The first rule of graphic design is that there are no rules in the sense that you can, and in many cases should, ignore them if the stats so dictate. Take typography. The one sure and certain rule, which should never be broken except in extremis, is that you should never, ever use Comic Sans. I consider it similar to flared trousers; stylish once, but once was enough.
The next rule is that you can use Comic Sans, but only in the metaphorical sense of wearing flared trousers. It’s permissible to do it for effect, showing a certain irony. As in both cases, you must hope that other people recognise your intent.
A graphic designer will give predictable advice on the choice of typeface in a marketing email. Always, but always, pick legibility and readability over looks. Except if you don’t want the type read. If so why is it taking up space on an email?

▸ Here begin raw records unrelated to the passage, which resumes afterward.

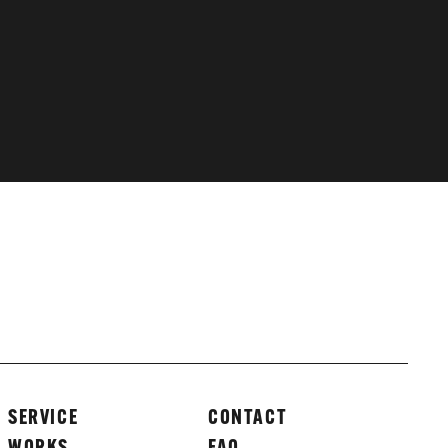
SERVICE
CONTACT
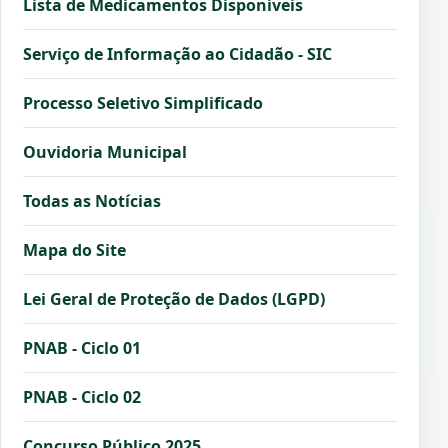
Lista de Medicamentos Disponíveis
Serviço de Informação ao Cidadão - SIC
Processo Seletivo Simplificado
Ouvidoria Municipal
Todas as Notícias
Mapa do Site
Lei Geral de Proteção de Dados (LGPD)
PNAB - Ciclo 01
PNAB - Ciclo 02
Concurso Público 2025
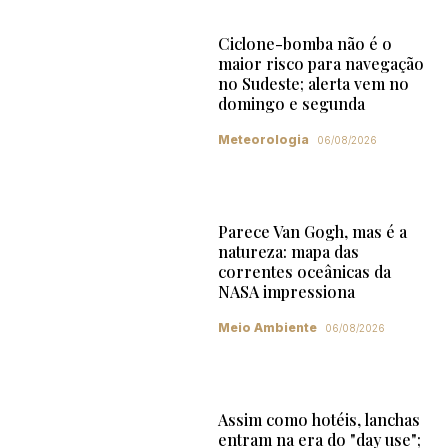
Ciclone-bomba não é o
maior risco para navegação
no Sudeste; alerta vem no
domingo e segunda
Meteorologia
06/08/2026
Parece Van Gogh, mas é a
natureza: mapa das
correntes oceânicas da
NASA impressiona
Meio Ambiente
06/08/2026
Assim como hotéis, lanchas
entram na era do "day use";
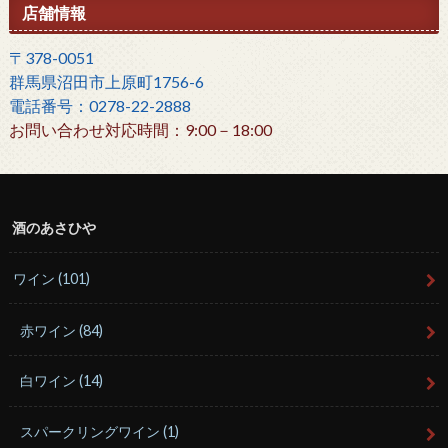
店舗情報
〒378-0051
群馬県沼田市上原町1756-6
電話番号：0278-22-2888
お問い合わせ対応時間：9:00－18:00
酒のあさひや
ワイン
(101)
赤ワイン
(84)
白ワイン
(14)
スパークリングワイン
(1)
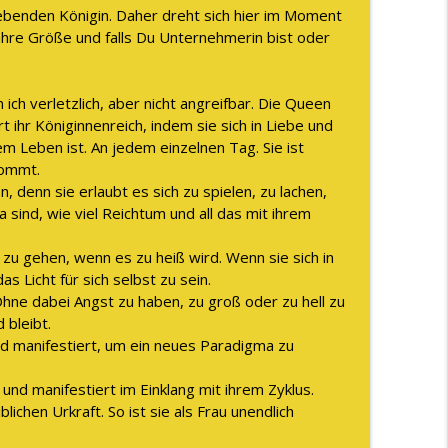
WAS Vertrauen WIRKLICH ist
rhebenden Königin. Daher dreht sich hier im Moment
info_outline
ahre Größe und falls Du Unternehmerin bist oder
lich sein kannst
info_outline
n ich verletzlich, aber nicht angreifbar. Die Queen
rt ihr Königinnenreich, indem sie sich in Liebe und
ihrem Leben ist. An jedem einzelnen Tag. Sie ist
kommt.
 denn sie erlaubt es sich zu spielen, zu lachen,
 sind, wie viel Reichtum und all das mit ihrem
 zu gehen, wenn es zu heiß wird. Wenn sie sich in
s Licht für sich selbst zu sein.
Ohne dabei Angst zu haben, zu groß oder zu hell zu
d bleibt.
eld manifestiert, um ein neues Paradigma zu
 und manifestiert im Einklang mit ihrem Zyklus.
lichen Urkraft. So ist sie als Frau unendlich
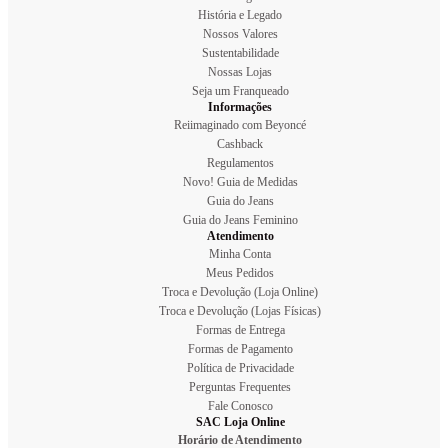
História e Legado
Nossos Valores
Sustentabilidade
Nossas Lojas
Seja um Franqueado
Informações
Reiimaginado com Beyoncé
Cashback
Regulamentos
Novo! Guia de Medidas
Guia do Jeans
Guia do Jeans Feminino
Atendimento
Minha Conta
Meus Pedidos
Troca e Devolução (Loja Online)
Troca e Devolução (Lojas Físicas)
Formas de Entrega
Formas de Pagamento
Política de Privacidade
Perguntas Frequentes
Fale Conosco
SAC Loja Online
Horário de Atendimento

Do not reject a typeface just because you feel it is unfashionable. Take Times New Roman. It was designed to be easily read when used in a newspaper, where ink could fill up the letter e, making it look like a blob. It’s very readable, so don’t ignore it.
Those one aspects of irritates me; it’s an affectation done for no particular reason, and it stands out in a marketing email. I’m talking about double spacing after a full stop. It’s not required. It unbalances a line, breaking up the flow of type. It also wastes a space that can be used for text. Just don’t do it. I haven’t even demonstrated it in this blog because to do so would betray my beliefs.